Figure 3. ROC Curves of Different Non-Invasive Diagnostic Models for Diagnosing Significant Liver Fibrosis in the Validation Group (n=92). FIB-4, Fibrosis index-4; LSM, liver stiffness measurement; GP73, Golgi protein 73; NFS, NAFLD Fibrosis Score; GFA, GP73-Fibroscan-Age.

4 Discussion

This study prospectively established a non-invasive diagnostic algorithm based on GP73, and for the first time compared the diagnostic efficacy of the GP73-based diagnostic algorithm and conversional NITs for significant liver fibrosis in MASLD patients confirmed by liver biopsy. A key finding of the study is that GP73 is an independent risk factor for significant liver fibrosis in MASLD.

The first hallmark of our study is that serum GP73 was independently associated with higher risk of fibrosis. Zheng et al., 2020 (40) conducted serum GP73 and cytokeratin-18 M30 fragment testing on 105 patients with biopsy-confirmed MASLD despite persistently normal alanine aminotransferase levels, establishing a non-invasive diagnostic algorithm for nonalcoholic steatohepatitis (NASH) using both markers sequentially, achieving an accuracy of 82.9%. Current research on the correlation between GP73 levels and liver fibrosis in the MASLD population is scarce. A study with a sample size of 91 (35) found a positive correlation between serum GP73 concentration and significant liver fibrosis in MASLD, consistent with our findings.
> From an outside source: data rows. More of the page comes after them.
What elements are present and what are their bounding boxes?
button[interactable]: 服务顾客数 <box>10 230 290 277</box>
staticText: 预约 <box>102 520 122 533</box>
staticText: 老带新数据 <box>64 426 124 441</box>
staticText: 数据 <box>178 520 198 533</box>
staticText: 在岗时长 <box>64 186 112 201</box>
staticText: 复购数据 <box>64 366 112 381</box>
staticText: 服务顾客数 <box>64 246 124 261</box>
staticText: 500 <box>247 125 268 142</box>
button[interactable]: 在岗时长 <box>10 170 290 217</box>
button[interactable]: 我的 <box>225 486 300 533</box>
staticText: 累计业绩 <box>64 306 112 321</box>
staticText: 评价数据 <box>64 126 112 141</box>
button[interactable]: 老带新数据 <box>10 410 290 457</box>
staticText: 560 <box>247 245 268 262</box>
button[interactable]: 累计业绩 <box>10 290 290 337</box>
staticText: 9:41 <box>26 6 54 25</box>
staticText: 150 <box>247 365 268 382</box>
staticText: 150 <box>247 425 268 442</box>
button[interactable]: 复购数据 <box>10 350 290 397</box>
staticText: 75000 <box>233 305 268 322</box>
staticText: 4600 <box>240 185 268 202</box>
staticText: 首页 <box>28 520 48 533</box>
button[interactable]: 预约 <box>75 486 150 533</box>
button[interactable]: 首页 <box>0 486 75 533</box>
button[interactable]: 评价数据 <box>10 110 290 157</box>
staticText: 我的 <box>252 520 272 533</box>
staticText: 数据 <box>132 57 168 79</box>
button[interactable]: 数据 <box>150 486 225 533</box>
A systematic review analyzed the sensitivity and specificity of GP73 for liver fibrosis in chronic liver disease as 0.63 (95% CI = 0.60–0.65) and 0.79 (95% CI = 0.76–0.81), respectively, with an AUC of 0.818, although the study did not perform stratified analysis by different liver disease etiologies (41). In a retrospective analysis of 497 chronic hepatitis B virus-infected individuals (42), found a significant correlation between serum GP73 levels and liver fibrosis staging (r=0.539). A retrospective analysis of untreated chronic hepatitis B found a positive correlation between serum GP73 levels and liver fibrosis grading, unaffected by e antigen, HBV DNA viral load, or ALT levels (43). This study using 267 cases for model development and validated in a group of 133 confirmed that serum GP73’s diagnostic performance was superior to FIB-4 (AUC 0.76 vs. 0.66) and combining G73 with liver elasticity achieved an AUC of 0.85. These results above all suggest the significant diagnostic value of GP73 in liver fibrosis.
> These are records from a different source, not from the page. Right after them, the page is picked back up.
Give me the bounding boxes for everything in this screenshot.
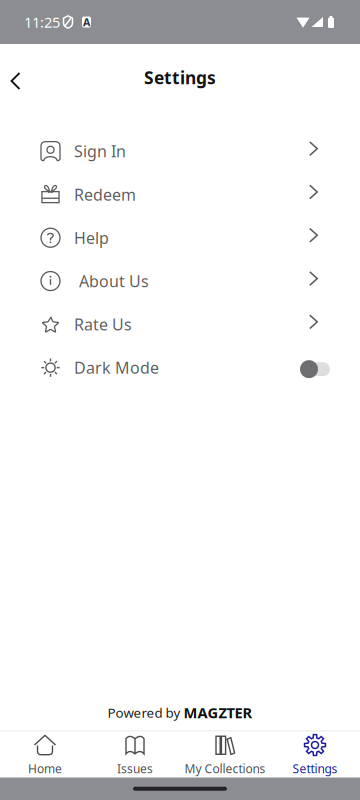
button[interactable]: Settings (270, 730, 360, 778)
button[interactable]: About Us (0, 259, 360, 303)
staticText: Settings (144, 66, 216, 89)
staticText: Rate Us (74, 314, 132, 335)
button[interactable]: Redeem (0, 173, 360, 216)
staticText: Help (74, 227, 109, 248)
staticText: Dark Mode (74, 357, 159, 378)
button[interactable]: Help (0, 216, 360, 259)
button[interactable]: Sign In (0, 130, 360, 173)
staticText: About Us (79, 270, 149, 292)
staticText: A (83, 15, 90, 29)
staticText: Sign In (74, 140, 126, 162)
button[interactable]: My Collections (180, 730, 270, 778)
staticText: Powered by (108, 704, 184, 721)
button[interactable]: Rate Us (0, 303, 360, 346)
staticText: My Collections (184, 760, 266, 776)
button[interactable]: Back (0, 44, 31, 100)
staticText: MAGZTER (184, 703, 252, 722)
button[interactable]: Issues (90, 730, 180, 778)
staticText: Home (28, 760, 62, 776)
staticText: Redeem (74, 184, 136, 205)
button[interactable]: Dark Mode (0, 346, 360, 389)
button[interactable]: Home (0, 730, 90, 778)
staticText: Settings (292, 760, 338, 776)
staticText: Issues (117, 760, 153, 776)
staticText: 11:25 (24, 12, 60, 32)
Elevated serum GP73 levels were found to have a good correlation with MASH in our study, and MASH has good consistency with the diagnosis of significant liver fibrosis (69.9%), with patients with severe liver inflammation showing elevated serum GP73. A point of debate centers on the source of elevated GP73 levels in MASLD patients: is it hepatocyte damage or liver fibrosis that primarily contributes to this increase? Iftikhar et al. (44) revealed that the main trigger for GP73 expression is progressive tissue remodeling and fibrogenesis in chronic liver disease. Many studies including our previous research have explored that serum GP73 concentration is correlated with liver fibrosis. While attempting to clarify the mechanisms underlying, efforts are also being made to disseminate and implement the findings in clinical settings (38, 45–48). Intracellularly, GP73 expression is influenced by transcriptional and post-translational modifications, including Furin-mediated cleavage. In vitro, serum GP73 levels possibly upregulated under inflammatory conditions (49) and in vivo, the elevation of serum GP73 level was triggered by liver inflammatory injury (50). Extracellularly, GP73 levels are influenced by factors such as inflammation, liver injury, and changes in liver function that affect protein shedding and clearance. Within the spectrum of chronic liver diseases, the expression levels of GP73 protein and mRNA rise progressively, manifesting in both hepatocytes and in stellate cells that have been activated, with the latter being particularly implicated in the development of liver fibrosis (51, 52). Whether its influence interferes with the diagnosis of liver fibrosis still requires further stratified analysis of inflammation levels, which affect the accuracy of this serum marker as a single biomarker for significant liver fibrosis.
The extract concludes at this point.